Мне не терпелось прийти в школу. Урок был назначен на половину девятого. Не могла этого предположить, но ни разу не пожалела, что в свой отпуск вставала как на работу – в такую же рань. Но уже начинала закрадываться мысль, что надо жить так, чтобы ранний подъем был в радость – ведь начинается новый день прекрасной жизни.
В школе знакомые лица показались донельзя приятными, будто мы знакомы гораздо дольше, чем сутки. Все наши действия были отлажены, словно мы делали это не два раза в жизни, а тысячу раз: поиск своего гидрокостюма и майки, отправка их в черный таз, который несли в машину, поездка на пляж. Гуштаву интересовался, хорошее ли у нас настроение, нет ли каких-нибудь травм. Все это не выглядело притворством, и тогда я поняла, что дома не смогу купить такую искренность даже за деньги.
Натягивать на себя гидрокостюм было еще сложнее. Движения ограничивались болью и усталостью, усердно тянуть ткань нельзя – порвется. Ужасно напрягалась область вокруг большого пальца, кисти немели. Возились мы дольше обычного, извиваясь в воздухе с опутанными синим гидрокостюмом ногами. Когда мы наконец справились, Гуштаву показал нам, как нести свои доски вдвоем. Кто-то один брал ее за нос, второй – за хвост плавниками наружу, но я ни с кем не хотела делить свою ношу. Иногда чья-то помощь представлялась мне костылем, с которым я справилась бы лучше, но без которого чувствовала себя сильнее и увереннее.
Небо затянулось утренней дымкой, и курортный вид океана значительно испортился. Вода отражала небо и сама была серой, как лужа.
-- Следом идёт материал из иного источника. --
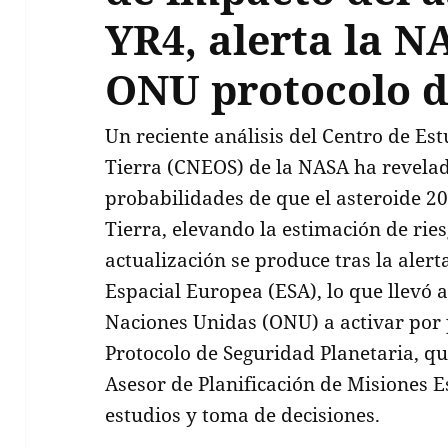
YR4, alerta la N
ONU protocolo d
Un reciente análisis del Centro de Es
Tierra (CNEOS) de la NASA ha revela
probabilidades de que el asteroide 2
Tierra, elevando la estimación de ries
actualización se produce tras la alert
Espacial Europea (ESA), lo que llevó a
Naciones Unidas (ONU) a activar por p
Protocolo de Seguridad Planetaria, q
Asesor de Planificación de Misiones E
estudios y toma de decisiones.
И тут же нахмурилась я сама. Нельзя быть зависимым от погоды человеком, но иногда это вне нашего контроля.
Нелсон вызвался вести зарядку, которая оказалась в два раза дольше зарядки Гуштаву. От всевозможных упражнений гидрокостюм опасно натягивался и стремился разойтись по швам. Ткань костюма воздухонепроницаема, поэтому мы все вспотели и тело начинало чесаться. Для себя я сделала вывод, что подход Гуштаву мне нравится больше. Сам он не очень-то гибкий, и растяжка у него плохая – соответственно, он, как и любой человек, старается избегать того, что доставляет неудобства, но при этом не устраивает изнуряющей разминки для того, чтобы посильнее впечатлить учеников: «вот, смотрите, какой серфинг сложный, раз уже вымотались, слабаки!»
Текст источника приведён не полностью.